McCain, Lieberman make initial DTV move in the Senate
Sen. John McCain (R-Ariz.) and Sen. Joseph Lieberman (D-Conn.) today introduced legislation that would require television broadcasters to clear valuable 700 MHz spectrum for public-safety entities and other users by Jan. 1, 2009.
Dubbed the “Spectrum Availability for Emergency-Response and Law-Enforcement to Improve Vital Emergency Services (Save Lives) Act of 2005,” the bill is the first legislation introduced that addresses the digital television transition. Previously, Rep. Joe Barton (R-Texas) introduced draft legislation that was debated by the House Commerce Committee, but that proposal has not become a bill yet.

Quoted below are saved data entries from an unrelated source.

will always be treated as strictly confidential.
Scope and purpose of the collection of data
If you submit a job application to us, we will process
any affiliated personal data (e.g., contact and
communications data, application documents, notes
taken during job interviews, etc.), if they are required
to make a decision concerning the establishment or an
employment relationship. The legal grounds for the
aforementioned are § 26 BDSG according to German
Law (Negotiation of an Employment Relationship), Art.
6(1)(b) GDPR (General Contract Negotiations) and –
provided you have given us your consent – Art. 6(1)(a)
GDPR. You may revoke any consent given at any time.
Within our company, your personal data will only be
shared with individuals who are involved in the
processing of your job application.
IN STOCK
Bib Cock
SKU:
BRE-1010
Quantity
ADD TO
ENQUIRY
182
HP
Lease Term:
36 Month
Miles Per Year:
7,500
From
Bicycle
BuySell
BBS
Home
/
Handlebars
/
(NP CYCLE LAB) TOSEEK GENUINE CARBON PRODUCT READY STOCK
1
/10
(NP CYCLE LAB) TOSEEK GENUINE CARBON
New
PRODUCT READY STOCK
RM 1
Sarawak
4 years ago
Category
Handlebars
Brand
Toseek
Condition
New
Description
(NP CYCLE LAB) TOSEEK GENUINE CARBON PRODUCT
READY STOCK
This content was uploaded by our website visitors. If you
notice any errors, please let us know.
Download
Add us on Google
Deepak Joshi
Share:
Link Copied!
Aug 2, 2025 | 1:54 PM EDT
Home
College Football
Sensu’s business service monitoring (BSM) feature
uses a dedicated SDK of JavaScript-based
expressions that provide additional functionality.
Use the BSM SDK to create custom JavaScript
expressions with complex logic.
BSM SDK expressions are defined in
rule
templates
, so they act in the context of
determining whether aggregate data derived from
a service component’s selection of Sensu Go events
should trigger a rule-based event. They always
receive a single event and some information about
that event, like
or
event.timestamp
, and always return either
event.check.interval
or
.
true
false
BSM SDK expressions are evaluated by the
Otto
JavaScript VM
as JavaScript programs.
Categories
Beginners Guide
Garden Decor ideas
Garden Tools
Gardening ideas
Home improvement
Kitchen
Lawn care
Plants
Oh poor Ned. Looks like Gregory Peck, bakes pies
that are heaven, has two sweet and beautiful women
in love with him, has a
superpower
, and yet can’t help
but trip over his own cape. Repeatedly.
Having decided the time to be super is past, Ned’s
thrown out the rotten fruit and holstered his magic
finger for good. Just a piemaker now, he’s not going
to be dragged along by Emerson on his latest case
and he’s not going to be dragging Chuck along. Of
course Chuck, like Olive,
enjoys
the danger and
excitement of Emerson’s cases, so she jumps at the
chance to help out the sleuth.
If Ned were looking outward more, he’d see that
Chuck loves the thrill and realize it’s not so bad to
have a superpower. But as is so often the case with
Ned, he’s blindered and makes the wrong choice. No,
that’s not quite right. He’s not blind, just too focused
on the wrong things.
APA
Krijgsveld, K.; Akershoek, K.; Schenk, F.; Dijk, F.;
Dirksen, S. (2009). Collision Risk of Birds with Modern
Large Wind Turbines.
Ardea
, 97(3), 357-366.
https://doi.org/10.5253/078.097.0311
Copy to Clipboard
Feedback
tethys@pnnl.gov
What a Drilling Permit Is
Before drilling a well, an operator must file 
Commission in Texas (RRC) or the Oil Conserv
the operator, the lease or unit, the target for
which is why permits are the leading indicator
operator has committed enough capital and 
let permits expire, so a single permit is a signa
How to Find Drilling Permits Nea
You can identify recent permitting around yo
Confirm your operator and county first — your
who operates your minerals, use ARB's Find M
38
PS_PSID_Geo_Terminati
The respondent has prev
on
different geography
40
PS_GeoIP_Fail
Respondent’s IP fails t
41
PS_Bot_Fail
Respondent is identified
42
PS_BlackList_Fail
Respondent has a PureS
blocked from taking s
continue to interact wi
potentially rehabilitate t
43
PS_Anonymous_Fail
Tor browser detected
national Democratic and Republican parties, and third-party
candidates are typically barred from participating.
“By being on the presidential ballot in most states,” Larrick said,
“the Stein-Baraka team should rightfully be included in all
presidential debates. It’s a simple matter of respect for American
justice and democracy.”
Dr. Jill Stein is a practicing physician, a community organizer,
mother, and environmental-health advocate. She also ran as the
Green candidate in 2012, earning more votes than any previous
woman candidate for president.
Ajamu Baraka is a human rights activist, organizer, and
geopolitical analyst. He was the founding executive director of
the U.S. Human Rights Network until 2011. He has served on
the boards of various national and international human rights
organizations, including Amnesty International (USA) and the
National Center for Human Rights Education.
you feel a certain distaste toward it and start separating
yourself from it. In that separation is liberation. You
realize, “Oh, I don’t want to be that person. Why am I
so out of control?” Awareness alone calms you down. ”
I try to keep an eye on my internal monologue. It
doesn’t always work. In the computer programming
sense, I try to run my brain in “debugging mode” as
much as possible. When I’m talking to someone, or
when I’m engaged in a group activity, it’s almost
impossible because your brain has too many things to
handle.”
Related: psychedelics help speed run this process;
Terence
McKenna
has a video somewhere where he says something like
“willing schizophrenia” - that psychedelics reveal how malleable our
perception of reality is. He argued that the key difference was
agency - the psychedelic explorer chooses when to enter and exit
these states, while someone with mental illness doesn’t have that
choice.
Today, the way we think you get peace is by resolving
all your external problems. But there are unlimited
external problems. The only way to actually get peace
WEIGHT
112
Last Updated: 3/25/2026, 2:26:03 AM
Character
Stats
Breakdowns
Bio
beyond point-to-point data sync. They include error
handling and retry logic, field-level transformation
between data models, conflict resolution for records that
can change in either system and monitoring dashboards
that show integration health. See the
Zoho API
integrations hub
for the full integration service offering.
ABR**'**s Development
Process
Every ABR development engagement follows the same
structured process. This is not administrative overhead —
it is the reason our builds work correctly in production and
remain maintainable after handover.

Sen. Ted Stevens (R-Alaska), who succeeded McCain as chairman of the Senate Commerce Committee, reportedly will introduce his digital TV legislation soon. The Senate Commerce Committee is expected to debate the Stevens and McCain/Lieberman bills on June 29, according to reports.
The McCain/Lieberman bill received statements of support from the Consumer Electronics Association, the Progress & Freedom Foundation and a public-safety coalition consisting of the Association of Public-Safety Communications Officials (APCO) International, the Congressional Fire Services Institute (CFSI), the International Association of Chiefs of Police (IACP), the International Association of Fire Chiefs (IAFC), the Major Cities Chiefs Association (MCC), the Major County Sheriffs’ Association (MCSA), the National Association of Counties (NACo), the National League of Cities (NLC), and the National Sheriffs’ Association (NSA).
The public-safety coalition applauded the bill.
“This important legislation is critical to meet the requirements of our nation’s first responders,” the coalition said in a press release. “We urge Congress to move quickly and adopt this important legislation.”